> AIM OF THE EXERCISE
The records below are to be output exactly, except for their pictures.

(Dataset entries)

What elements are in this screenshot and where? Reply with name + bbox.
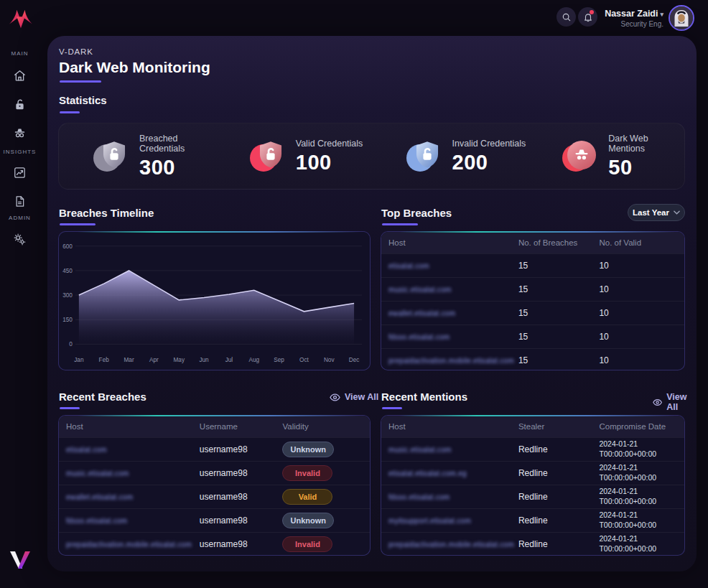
shield-lock-blue-icon — [408, 139, 442, 174]
table-row: prepaidactivation.mobile.etisalat.com us… — [59, 532, 370, 556]
recent-mentions-heading: Recent Mentions — [381, 391, 467, 403]
host-link[interactable]: prepaidactivation.mobile.etisalat.com — [388, 357, 518, 365]
breach-count: 15 — [518, 308, 600, 318]
stat-value: 300 — [139, 156, 215, 179]
host-link[interactable]: fdsso.etisalat.com — [388, 333, 518, 341]
eye-icon — [653, 398, 662, 406]
statistics-heading: Statistics — [59, 94, 107, 106]
timeframe-value: Last Year — [633, 208, 669, 217]
breach-count: 15 — [518, 332, 600, 342]
host-link[interactable]: fdsso.etisalat.com — [66, 517, 200, 525]
host-link[interactable]: prepaidactivation.mobile.etisalat.com — [66, 541, 200, 549]
host-link[interactable]: ewallet.etisalat.com — [66, 493, 200, 501]
compromise-date: 2024-01-21T00:00:00+00:00 — [599, 534, 677, 554]
validity-badge: Invalid — [282, 536, 332, 552]
col-valid: No. of Valid — [599, 238, 677, 247]
svg-text:Oct: Oct — [299, 357, 309, 363]
table-row: ewallet.etisalat.com 15 10 — [381, 301, 684, 325]
col-compromise-date: Compromise Date — [599, 422, 677, 431]
host-link[interactable]: ewallet.etisalat.com — [388, 309, 518, 317]
host-link[interactable]: music.etisalat.com — [388, 446, 518, 454]
sidebar-item-reports[interactable] — [13, 195, 27, 208]
validity-badge: Invalid — [282, 465, 332, 481]
recent-breaches-heading: Recent Breaches — [59, 391, 146, 403]
sidebar-item-home[interactable] — [13, 69, 27, 83]
timeframe-dropdown[interactable]: Last Year — [628, 204, 685, 221]
host-link[interactable]: prepaidactivation.mobile.etisalat.com — [388, 541, 518, 549]
unlock-icon — [13, 98, 27, 111]
view-all-mentions-link[interactable]: View All — [653, 392, 697, 412]
valid-count: 10 — [599, 284, 677, 294]
svg-text:Sep: Sep — [274, 357, 284, 363]
valid-count: 10 — [599, 308, 677, 318]
table-row: music.etisalat.com 15 10 — [381, 277, 684, 301]
table-header: Host Username Validity — [59, 416, 370, 437]
host-link[interactable]: music.etisalat.com — [388, 286, 518, 294]
compromise-date: 2024-01-21T00:00:00+00:00 — [599, 510, 677, 531]
statistics-card: Breached Credentials 300 Valid Credentia… — [58, 123, 685, 190]
host-link[interactable]: fdsso.etisalat.com — [388, 493, 518, 501]
stat-invalid-credentials: Invalid Credentials 200 — [372, 139, 528, 174]
validity-badge: Unknown — [282, 513, 334, 528]
table-row: prepaidactivation.mobile.etisalat.com 15… — [381, 348, 684, 372]
stat-label: Valid Credentials — [296, 139, 363, 149]
breach-count: 15 — [518, 284, 600, 294]
incognito-red-icon — [564, 139, 598, 174]
sidebar-section-insights: INSIGHTS — [0, 149, 39, 155]
username-cell: username98 — [200, 444, 283, 454]
user-name: Nassar Zaidi — [605, 9, 658, 19]
host-link[interactable]: etisalat.com — [66, 446, 200, 454]
sidebar-section-admin: ADMIN — [0, 215, 39, 221]
view-all-label: View All — [345, 392, 378, 402]
timeline-underline — [60, 223, 96, 225]
timeline-heading: Breaches Timeline — [59, 207, 154, 219]
v-logo — [9, 551, 31, 569]
valid-count: 10 — [599, 355, 677, 365]
title-underline — [60, 80, 101, 83]
svg-text:Jun: Jun — [199, 357, 209, 363]
eye-icon — [330, 393, 340, 401]
col-host: Host — [66, 422, 200, 431]
sidebar-item-credentials[interactable] — [13, 98, 27, 111]
svg-text:Feb: Feb — [99, 357, 110, 363]
table-row: fdsso.etisalat.com Redline 2024-01-21T00… — [381, 485, 684, 508]
user-role: Security Eng. — [602, 20, 663, 28]
document-icon — [13, 195, 27, 208]
recent-mentions-underline — [382, 407, 402, 409]
col-username: Username — [200, 422, 283, 431]
host-link[interactable]: etisalat.etisalat.com.eg — [388, 470, 518, 477]
svg-text:300: 300 — [62, 292, 73, 299]
stat-label: Dark Web Mentions — [608, 134, 684, 154]
recent-mentions-table: Host Stealer Compromise Date music.etisa… — [381, 415, 685, 556]
host-link[interactable]: etisalat.com — [388, 262, 518, 270]
sidebar-item-settings[interactable] — [13, 233, 27, 246]
sidebar-item-analytics[interactable] — [13, 166, 27, 179]
sidebar-item-darkweb[interactable] — [13, 126, 27, 140]
view-all-breaches-link[interactable]: View All — [330, 392, 378, 402]
falcon-logo[interactable] — [9, 8, 33, 31]
stat-label: Breached Credentials — [139, 134, 215, 154]
col-host: Host — [388, 238, 518, 247]
gears-icon — [13, 233, 27, 246]
timeline-chart-svg: 0150300450600JanFebMarAprMayJunJulAugSep… — [59, 232, 370, 370]
user-menu[interactable]: Nassar Zaidi▾ Security Eng. — [602, 9, 663, 28]
stat-breached-credentials: Breached Credentials 300 — [59, 134, 215, 179]
top-breaches-table: Host No. of Breaches No. of Valid etisal… — [381, 231, 685, 370]
svg-text:Mar: Mar — [124, 357, 134, 363]
avatar[interactable] — [669, 5, 694, 31]
search-button[interactable] — [556, 7, 576, 27]
valid-count: 10 — [599, 261, 677, 271]
notifications-button[interactable] — [578, 7, 597, 27]
svg-text:450: 450 — [62, 268, 73, 274]
validity-badge: Valid — [282, 489, 332, 505]
table-row: etisalat.com username98 Unknown — [59, 437, 370, 461]
table-row: ewallet.etisalat.com username98 Valid — [59, 485, 370, 508]
host-link[interactable]: music.etisalat.com — [66, 470, 200, 477]
host-link[interactable]: myitsupport.etisalat.com — [388, 517, 518, 525]
top-breaches-heading: Top Breaches — [381, 207, 452, 219]
svg-text:600: 600 — [62, 243, 73, 250]
page-title: Dark Web Monitoring — [59, 59, 210, 76]
stat-valid-credentials: Valid Credentials 100 — [215, 139, 372, 174]
recent-breaches-underline — [60, 407, 80, 409]
avatar-image — [670, 6, 693, 29]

> SOLUTION TO THE PROBLEM
What elements are in this screenshot and where? Reply with name + bbox.
shield-lock-blue-icon — [408, 139, 442, 174]
table-row: prepaidactivation.mobile.etisalat.com us… — [59, 532, 370, 556]
recent-mentions-heading: Recent Mentions — [381, 391, 467, 403]
host-link[interactable]: prepaidactivation.mobile.etisalat.com — [388, 357, 518, 365]
breach-count: 15 — [518, 308, 600, 318]
stat-value: 300 — [139, 156, 215, 179]
host-link[interactable]: fdsso.etisalat.com — [388, 333, 518, 341]
eye-icon — [653, 398, 662, 406]
statistics-heading: Statistics — [59, 94, 107, 106]
timeframe-value: Last Year — [633, 208, 669, 217]
breach-count: 15 — [518, 332, 600, 342]
host-link[interactable]: fdsso.etisalat.com — [66, 517, 200, 525]
host-link[interactable]: prepaidactivation.mobile.etisalat.com — [66, 541, 200, 549]
host-link[interactable]: ewallet.etisalat.com — [66, 493, 200, 501]
compromise-date: 2024-01-21T00:00:00+00:00 — [599, 534, 677, 554]
validity-badge: Invalid — [282, 536, 332, 552]
col-valid: No. of Valid — [599, 238, 677, 247]
svg-text:Oct: Oct — [299, 357, 309, 363]
table-row: ewallet.etisalat.com 15 10 — [381, 301, 684, 325]
col-compromise-date: Compromise Date — [599, 422, 677, 431]
host-link[interactable]: ewallet.etisalat.com — [388, 309, 518, 317]
host-link[interactable]: music.etisalat.com — [388, 446, 518, 454]
sidebar-item-reports[interactable] — [13, 195, 27, 208]
validity-badge: Invalid — [282, 465, 332, 481]
recent-breaches-heading: Recent Breaches — [59, 391, 146, 403]
sidebar-item-home[interactable] — [13, 69, 27, 83]
timeframe-dropdown[interactable]: Last Year — [628, 204, 685, 221]
host-link[interactable]: prepaidactivation.mobile.etisalat.com — [388, 541, 518, 549]
unlock-icon — [13, 98, 27, 111]
view-all-mentions-link[interactable]: View All — [653, 392, 697, 412]
valid-count: 10 — [599, 284, 677, 294]
svg-text:Sep: Sep — [274, 357, 284, 363]
valid-count: 10 — [599, 308, 677, 318]
table-row: music.etisalat.com 15 10 — [381, 277, 684, 301]
table-header: Host Username Validity — [59, 416, 370, 437]
host-link[interactable]: music.etisalat.com — [388, 286, 518, 294]
compromise-date: 2024-01-21T00:00:00+00:00 — [599, 510, 677, 531]
statistics-card: Breached Credentials 300 Valid Credentia… — [58, 123, 685, 190]
host-link[interactable]: fdsso.etisalat.com — [388, 493, 518, 501]
stat-invalid-credentials: Invalid Credentials 200 — [372, 139, 528, 174]
validity-badge: Unknown — [282, 513, 334, 528]
table-row: prepaidactivation.mobile.etisalat.com 15… — [381, 348, 684, 372]
stat-label: Valid Credentials — [296, 139, 363, 149]
breach-count: 15 — [518, 284, 600, 294]
incognito-red-icon — [564, 139, 598, 174]
sidebar-section-insights: INSIGHTS — [0, 149, 39, 155]
username-cell: username98 — [200, 444, 283, 454]
user-name: Nassar Zaidi — [605, 9, 658, 19]
host-link[interactable]: etisalat.com — [66, 446, 200, 454]
sidebar-section-admin: ADMIN — [0, 215, 39, 221]
view-all-label: View All — [345, 392, 378, 402]
timeline-underline — [60, 223, 96, 225]
timeline-heading: Breaches Timeline — [59, 207, 154, 219]
v-logo — [9, 551, 31, 569]
valid-count: 10 — [599, 355, 677, 365]
title-underline — [60, 80, 101, 83]
svg-text:Jun: Jun — [199, 357, 209, 363]
eye-icon — [330, 393, 340, 401]
col-host: Host — [66, 422, 200, 431]
sidebar-item-credentials[interactable] — [13, 98, 27, 111]
svg-text:Feb: Feb — [99, 357, 110, 363]
table-row: fdsso.etisalat.com Redline 2024-01-21T00… — [381, 485, 684, 508]
user-role: Security Eng. — [602, 20, 663, 28]
document-icon — [13, 195, 27, 208]
recent-mentions-underline — [382, 407, 402, 409]
col-username: Username — [200, 422, 283, 431]
host-link[interactable]: etisalat.etisalat.com.eg — [388, 470, 518, 477]
svg-text:300: 300 — [62, 292, 73, 299]
stat-label: Dark Web Mentions — [608, 134, 684, 154]
recent-mentions-table: Host Stealer Compromise Date music.etisa… — [381, 415, 685, 556]
host-link[interactable]: etisalat.com — [388, 262, 518, 270]
sidebar-item-settings[interactable] — [13, 233, 27, 246]
sidebar-item-analytics[interactable] — [13, 166, 27, 179]
sidebar-item-darkweb[interactable] — [13, 126, 27, 140]
view-all-breaches-link[interactable]: View All — [330, 392, 378, 402]
falcon-logo[interactable] — [9, 8, 33, 31]
stat-label: Breached Credentials — [139, 134, 215, 154]
col-host: Host — [388, 238, 518, 247]
gears-icon — [13, 233, 27, 246]
timeline-chart-svg: 0150300450600JanFebMarAprMayJunJulAugSep… — [59, 232, 370, 370]
user-menu[interactable]: Nassar Zaidi▾ Security Eng. — [602, 9, 663, 28]
stat-breached-credentials: Breached Credentials 300 — [59, 134, 215, 179]
top-breaches-table: Host No. of Breaches No. of Valid etisal… — [381, 231, 685, 370]
svg-text:Mar: Mar — [124, 357, 134, 363]
avatar[interactable] — [669, 5, 694, 31]
search-button[interactable] — [556, 7, 576, 27]
valid-count: 10 — [599, 261, 677, 271]
notifications-button[interactable] — [578, 7, 597, 27]
svg-text:450: 450 — [62, 268, 73, 274]
validity-badge: Valid — [282, 489, 332, 505]
table-row: etisalat.com username98 Unknown — [59, 437, 370, 461]
table-row: ewallet.etisalat.com username98 Valid — [59, 485, 370, 508]
host-link[interactable]: music.etisalat.com — [66, 470, 200, 477]
host-link[interactable]: myitsupport.etisalat.com — [388, 517, 518, 525]
top-breaches-heading: Top Breaches — [381, 207, 452, 219]
svg-text:600: 600 — [62, 243, 73, 250]
page-title: Dark Web Monitoring — [59, 59, 210, 76]
stat-valid-credentials: Valid Credentials 100 — [215, 139, 372, 174]
recent-breaches-underline — [60, 407, 80, 409]
avatar-image — [670, 6, 693, 29]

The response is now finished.